> **Task instructions**:
This task calls for the lines below starting at the one containing "C'est un excellent" and ending at the one containing "disponibles de la", repeated exactly with both ends kept and pictures left out.

> **Dataset records**:

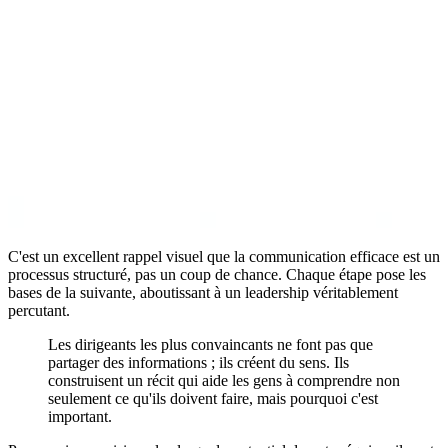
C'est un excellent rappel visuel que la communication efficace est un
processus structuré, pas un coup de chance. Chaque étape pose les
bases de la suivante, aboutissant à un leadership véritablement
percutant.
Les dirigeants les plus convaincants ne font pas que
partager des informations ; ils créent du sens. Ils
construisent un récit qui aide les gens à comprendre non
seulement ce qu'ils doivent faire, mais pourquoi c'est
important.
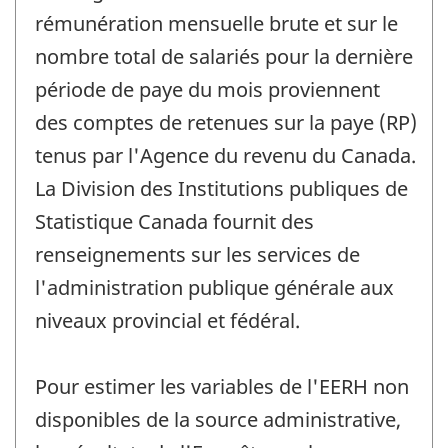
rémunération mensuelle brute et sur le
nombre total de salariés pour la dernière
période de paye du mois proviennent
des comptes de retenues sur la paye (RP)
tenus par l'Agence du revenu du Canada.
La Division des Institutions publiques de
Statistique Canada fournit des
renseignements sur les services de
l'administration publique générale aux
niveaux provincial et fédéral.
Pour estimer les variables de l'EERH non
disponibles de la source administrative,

--

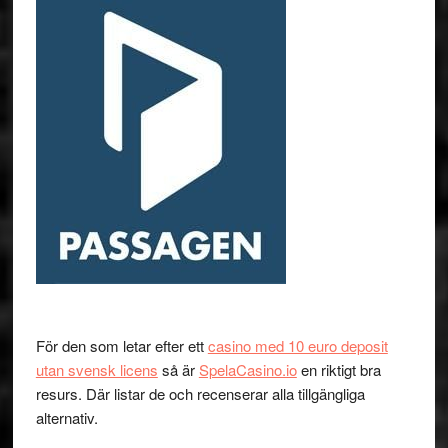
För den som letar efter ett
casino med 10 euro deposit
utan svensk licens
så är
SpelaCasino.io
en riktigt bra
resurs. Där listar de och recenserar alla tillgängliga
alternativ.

* * *

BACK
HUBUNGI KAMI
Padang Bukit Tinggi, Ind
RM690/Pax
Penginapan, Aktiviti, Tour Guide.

> **Answer space**:
C'est un excellent rappel visuel que la communication efficace est un
processus structuré, pas un coup de chance. Chaque étape pose les
bases de la suivante, aboutissant à un leadership véritablement
percutant.
Les dirigeants les plus convaincants ne font pas que
partager des informations ; ils créent du sens. Ils
construisent un récit qui aide les gens à comprendre non
seulement ce qu'ils doivent faire, mais pourquoi c'est
important.
rémunération mensuelle brute et sur le
nombre total de salariés pour la dernière
période de paye du mois proviennent
des comptes de retenues sur la paye (RP)
tenus par l'Agence du revenu du Canada.
La Division des Institutions publiques de
Statistique Canada fournit des
renseignements sur les services de
l'administration publique générale aux
niveaux provincial et fédéral.
Pour estimer les variables de l'EERH non
disponibles de la source administrative,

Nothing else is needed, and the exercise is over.